Etude du comportement hydrique de couvertures avec effets de barrieres capillaires inclinees a l'aide de modelisations physiques et numeriques (French and English text).

摘要

Over the last few years, covers with capillary barrier effects (CCBE) have been proposed as a possible alternative to low saturated hydraulic conductivity covers, made of natural or synthetic materials, for isolating different contamination sources (domestic, industrial, hazardous or mining wastes). In that regard, CCBE can be used to restrict the ingress of both water and gas into the disposal facilities, hence limiting the exchanges between wastes and the environment.; The unidimensional hydraulic behavior of CCBE is pretty well known, and it has served as a design basis for covers installed on reactive mine wastes. So far however, little attention has been paid to geometrical (slope inclination and length) effects. The effects of cover geometry for gas barriers have been neglected even when systems were placed on the side of stacks which can have slope angles up to 20°. This has lead to misleading conclusions, and sometimes unsafe design.
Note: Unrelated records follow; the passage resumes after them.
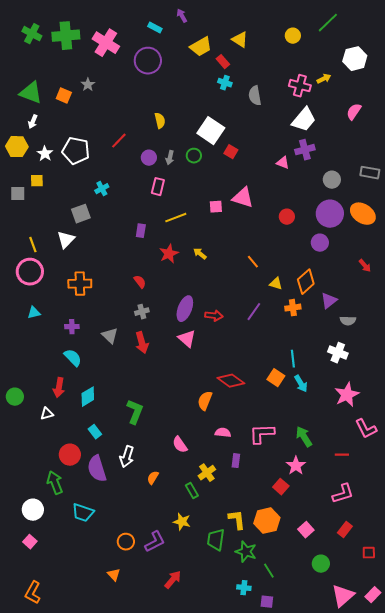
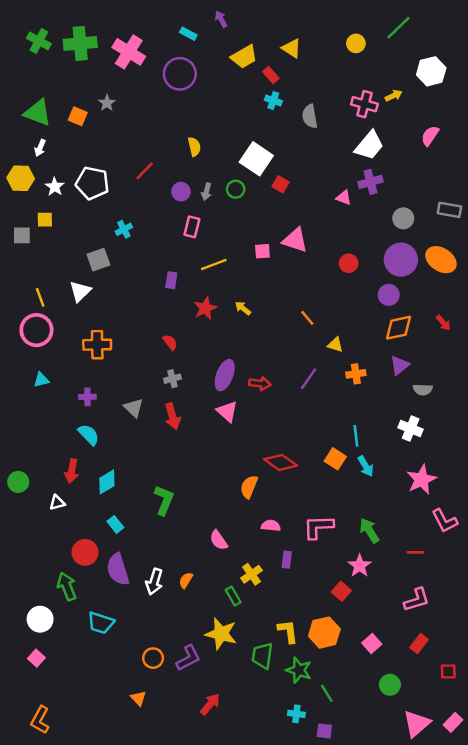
orange diamond: (306, 282) -> (398, 328), moved, turned 30
white arrow: (127, 457) -> (154, 582), moved
yellow star: (182, 522) -> (221, 634), size x1.5

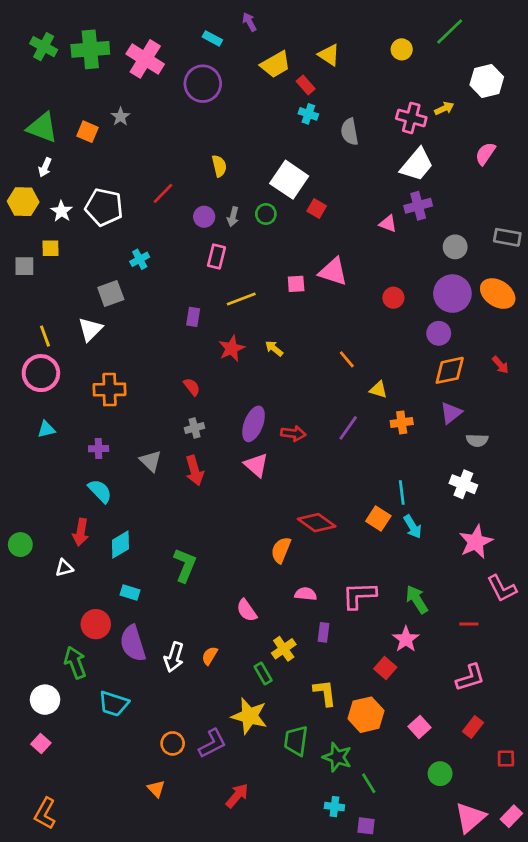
cyan rectangle: (115, 524) -> (130, 593), turned -35
yellow L-shape: (288, 631) -> (325, 693), moved

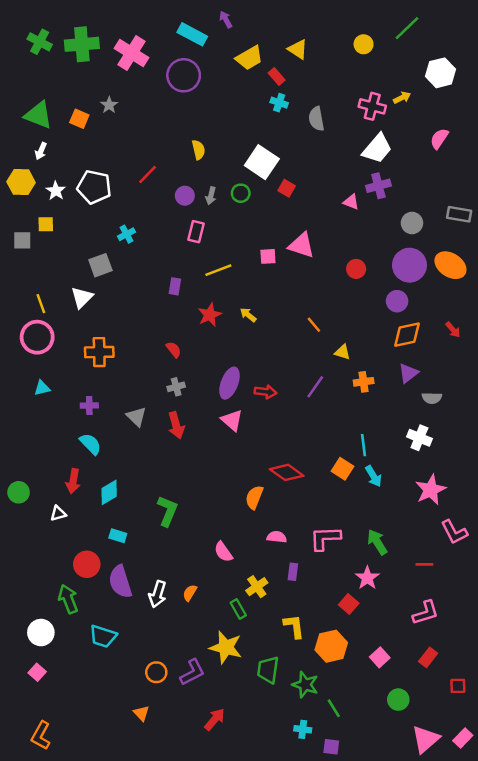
cyan rectangle: (212, 38) -> (192, 34), size x1.6

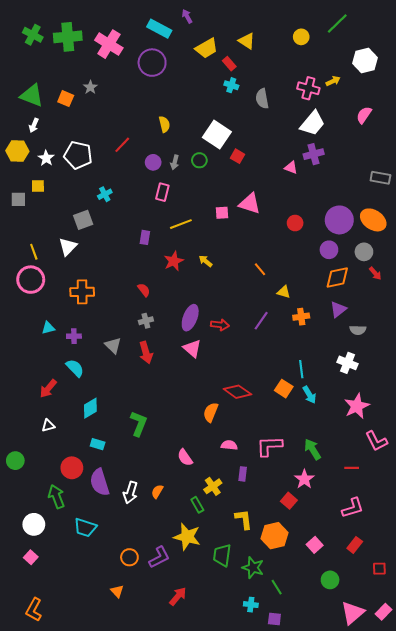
gray circle: (412, 223) -> (364, 252), moved
cyan triangle: (42, 388) -> (48, 328), moved
red arrow: (73, 481) -> (48, 389), moved, turned 30
green circle: (19, 492) -> (15, 461), moved

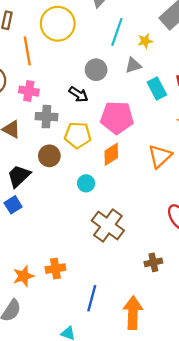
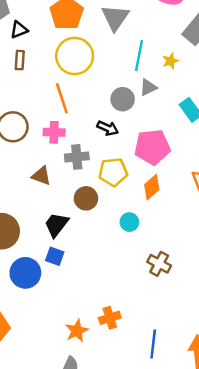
orange line: (27, 51) -> (62, 98), moved
gray triangle: (133, 65) -> (148, 87), moved
blue square: (13, 205) -> (55, 256), turned -30
brown cross: (108, 226) -> (159, 264), size x0.7

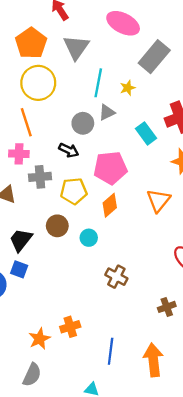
brown circle: (86, 198) -> (57, 226), moved

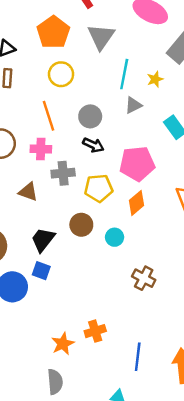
yellow circle: (38, 83) -> (61, 74), size x0.7
gray circle: (83, 123) -> (90, 116), moved
gray semicircle: (32, 375) -> (55, 382), turned -30

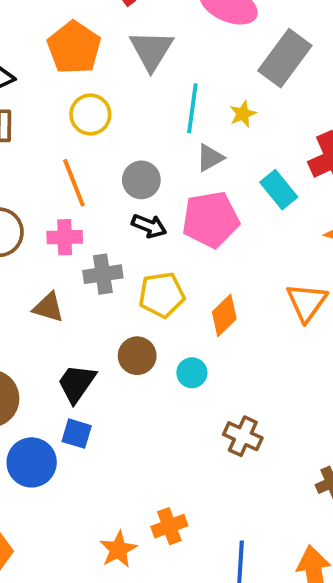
pink pentagon: (137, 164) -> (211, 219), moved

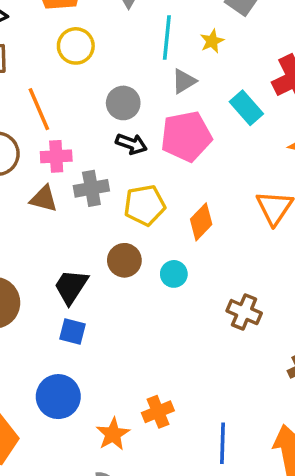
orange line: (74, 183) -> (39, 109), moved
brown triangle: (48, 307) -> (44, 199), moved
brown cross: (243, 436) -> (244, 312), moved
blue circle: (32, 462) -> (58, 397), moved

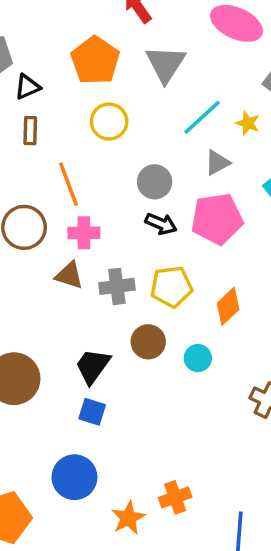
cyan line: (167, 38) -> (202, 117), turned 39
yellow star: (212, 41) -> (248, 123), turned -30
gray cross: (91, 188) -> (117, 286), moved

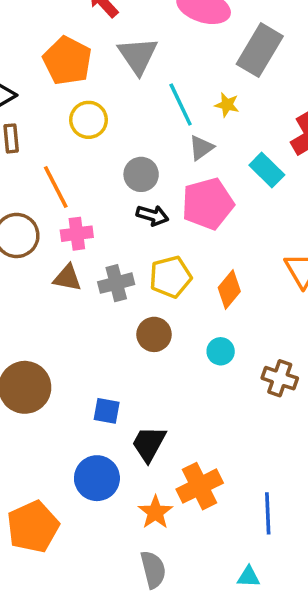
cyan line: (202, 117) -> (181, 104), turned -66
cyan circle: (198, 358) -> (221, 351), moved
black trapezoid: (93, 366) -> (149, 444), moved
orange cross: (175, 497) -> (200, 486), size x1.4

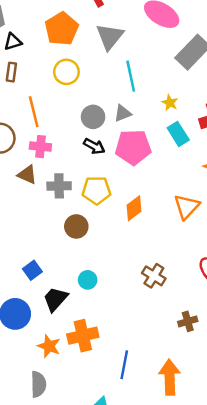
yellow star: (227, 105) -> (170, 103), moved
gray triangle: (201, 148) -> (123, 113), moved
cyan circle: (221, 351) -> (88, 280), moved
blue square: (107, 411) -> (32, 270), turned 30
orange star: (155, 512) -> (49, 346), turned -30

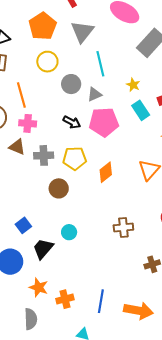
gray circle: (93, 117) -> (71, 84), moved
brown cross: (154, 276) -> (123, 227), turned -36
orange cross: (83, 336) -> (65, 299), moved, size x0.7
orange arrow: (170, 377) -> (138, 311), turned 104

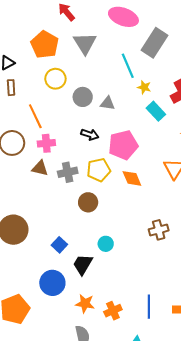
cyan line: (100, 64) -> (128, 66), moved
gray triangle: (95, 94) -> (108, 103), turned 42
pink pentagon: (104, 122) -> (123, 145), moved
orange diamond: (106, 172) -> (132, 178), turned -65

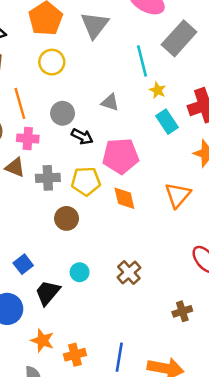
gray circle: (83, 97) -> (63, 113), moved
brown cross: (159, 230) -> (129, 273), moved, turned -36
The main objective of the work presented in this thesis was to investigate the influence of different parameters on the humidity distribution and to relate these parameters to the efficiency of CCBE used to restrict water and gas transport, with an emphasis on the effects of cover geometry.; Laboratory and in situ tests were conducted with various layered cover systems at different scales to evaluate their hydraulic behavior under well controlled conditions, making successful comparisons between 1D, 2D and 3D calculations and actual observations. The influence of cover geometry was further investigated with a new and original experimental set up, called the laboratory inclined box, which allowed direct measurements of critical parameters.; This study also made use of results obtained from an instrumented CCBE built on a real large scale site. The in situ measurements confirmed that the position in the slope greatly affects the response of the cover. A parametric study was then performed based on various numerical analyses of unsaturated water flow through a portion of the cover placed on the side of the LTA stack. The detailed results were used to establish empirical relationships for assessing, based on simple system properties, the performance of the CCBE. (Abstract shortened by UMI.)